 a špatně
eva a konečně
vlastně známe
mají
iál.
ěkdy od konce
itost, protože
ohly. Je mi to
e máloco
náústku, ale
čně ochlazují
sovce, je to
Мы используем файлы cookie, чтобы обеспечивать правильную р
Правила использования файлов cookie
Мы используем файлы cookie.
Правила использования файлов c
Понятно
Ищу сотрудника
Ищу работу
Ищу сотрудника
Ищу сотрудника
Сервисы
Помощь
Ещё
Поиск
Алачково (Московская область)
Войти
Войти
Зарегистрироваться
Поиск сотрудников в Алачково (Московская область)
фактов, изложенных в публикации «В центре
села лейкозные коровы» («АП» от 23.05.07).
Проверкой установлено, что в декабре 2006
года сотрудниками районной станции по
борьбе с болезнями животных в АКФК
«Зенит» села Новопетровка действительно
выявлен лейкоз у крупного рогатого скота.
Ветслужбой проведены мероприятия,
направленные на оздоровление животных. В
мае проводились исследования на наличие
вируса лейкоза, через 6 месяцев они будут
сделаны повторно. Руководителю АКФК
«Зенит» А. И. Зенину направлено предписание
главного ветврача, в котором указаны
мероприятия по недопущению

──────

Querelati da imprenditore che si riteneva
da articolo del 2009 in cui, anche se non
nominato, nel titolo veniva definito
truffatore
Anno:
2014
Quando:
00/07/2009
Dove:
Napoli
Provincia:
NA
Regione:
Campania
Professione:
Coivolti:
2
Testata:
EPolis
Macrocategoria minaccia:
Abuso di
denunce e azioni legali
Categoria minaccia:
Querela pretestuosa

──────

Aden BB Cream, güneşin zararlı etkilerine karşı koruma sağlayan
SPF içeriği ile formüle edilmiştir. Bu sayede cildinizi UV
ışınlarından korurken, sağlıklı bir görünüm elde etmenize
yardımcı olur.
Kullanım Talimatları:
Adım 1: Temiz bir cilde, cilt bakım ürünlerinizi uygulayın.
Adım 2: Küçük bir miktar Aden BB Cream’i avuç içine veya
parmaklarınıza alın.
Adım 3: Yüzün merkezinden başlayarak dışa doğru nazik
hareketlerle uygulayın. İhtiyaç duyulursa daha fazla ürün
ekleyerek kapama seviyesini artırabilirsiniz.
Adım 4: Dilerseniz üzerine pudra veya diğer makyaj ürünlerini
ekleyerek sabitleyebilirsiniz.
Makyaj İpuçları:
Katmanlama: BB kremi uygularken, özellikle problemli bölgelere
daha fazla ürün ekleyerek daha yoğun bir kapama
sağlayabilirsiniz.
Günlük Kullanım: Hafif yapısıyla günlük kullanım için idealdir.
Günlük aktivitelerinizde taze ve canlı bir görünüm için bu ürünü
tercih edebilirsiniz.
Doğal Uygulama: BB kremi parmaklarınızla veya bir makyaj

──────

After locating the line with "года сотрудниками районной станции по" above, return that line and every later line through the one with "мероприятия по недопущению", word for word and with nothing else.

года сотрудниками районной станции по
борьбе с болезнями животных в АКФК
«Зенит» села Новопетровка действительно
выявлен лейкоз у крупного рогатого скота.
Ветслужбой проведены мероприятия,
направленные на оздоровление животных. В
мае проводились исследования на наличие
вируса лейкоза, через 6 месяцев они будут
сделаны повторно. Руководителю АКФК
«Зенит» А. И. Зенину направлено предписание
главного ветврача, в котором указаны
мероприятия по недопущению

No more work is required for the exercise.